(Data for review begins)

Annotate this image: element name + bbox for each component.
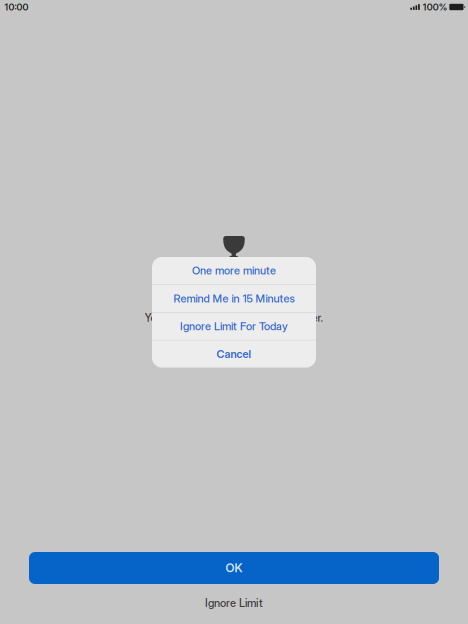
staticText: 100% xyxy=(423,1,447,13)
staticText: Remind Me in 15 Minutes xyxy=(174,292,294,305)
staticText: OK xyxy=(226,561,242,575)
staticText: Ignore Limit For Today xyxy=(180,320,288,333)
staticText: Cancel xyxy=(216,347,252,361)
staticText: You've reached your limit on Twitter. xyxy=(144,311,324,324)
button[interactable]: Ignore Limit xyxy=(0,584,468,615)
button[interactable]: One more minute xyxy=(152,257,316,284)
button[interactable]: Cancel xyxy=(152,340,316,368)
button[interactable]: Ignore Limit For Today xyxy=(152,313,316,340)
button[interactable]: Remind Me in 15 Minutes xyxy=(152,285,316,312)
staticText: 10:00 xyxy=(4,1,28,13)
staticText: Ignore Limit xyxy=(205,596,263,610)
button[interactable]: OK xyxy=(29,552,439,584)
staticText: One more minute xyxy=(192,264,276,277)
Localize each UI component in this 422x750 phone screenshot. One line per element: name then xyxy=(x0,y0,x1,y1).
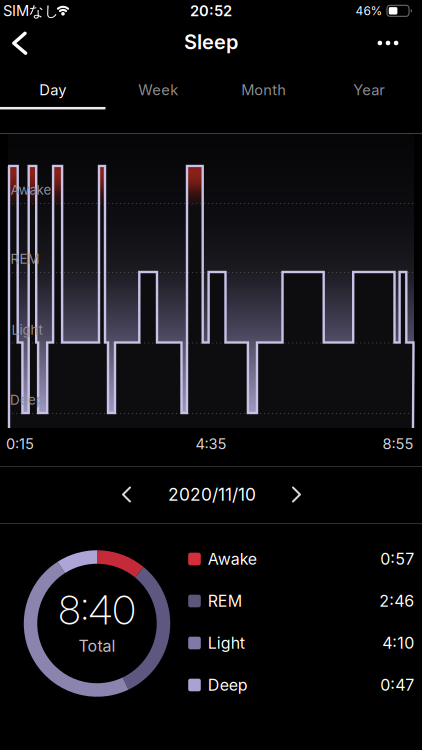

(Data for review ends)

#### [Required action]
Drop the images; return the entries above exactly as they appear.

#### [Answer space]
Annotate this image: element name + bbox for each component.
staticText: 100% xyxy=(423,1,447,13)
staticText: Remind Me in 15 Minutes xyxy=(174,292,294,305)
staticText: OK xyxy=(226,561,242,575)
staticText: Ignore Limit For Today xyxy=(180,320,288,333)
staticText: Cancel xyxy=(216,347,252,361)
staticText: You've reached your limit on Twitter. xyxy=(144,311,324,324)
button[interactable]: Ignore Limit xyxy=(0,584,468,615)
button[interactable]: One more minute xyxy=(152,257,316,284)
button[interactable]: Cancel xyxy=(152,340,316,368)
button[interactable]: Ignore Limit For Today xyxy=(152,313,316,340)
button[interactable]: Remind Me in 15 Minutes xyxy=(152,285,316,312)
staticText: 10:00 xyxy=(4,1,28,13)
staticText: Ignore Limit xyxy=(205,596,263,610)
button[interactable]: OK xyxy=(29,552,439,584)
staticText: One more minute xyxy=(192,264,276,277)
Localize each UI component in this 422x750 phone screenshot. One line per element: name then xyxy=(x0,y0,x1,y1).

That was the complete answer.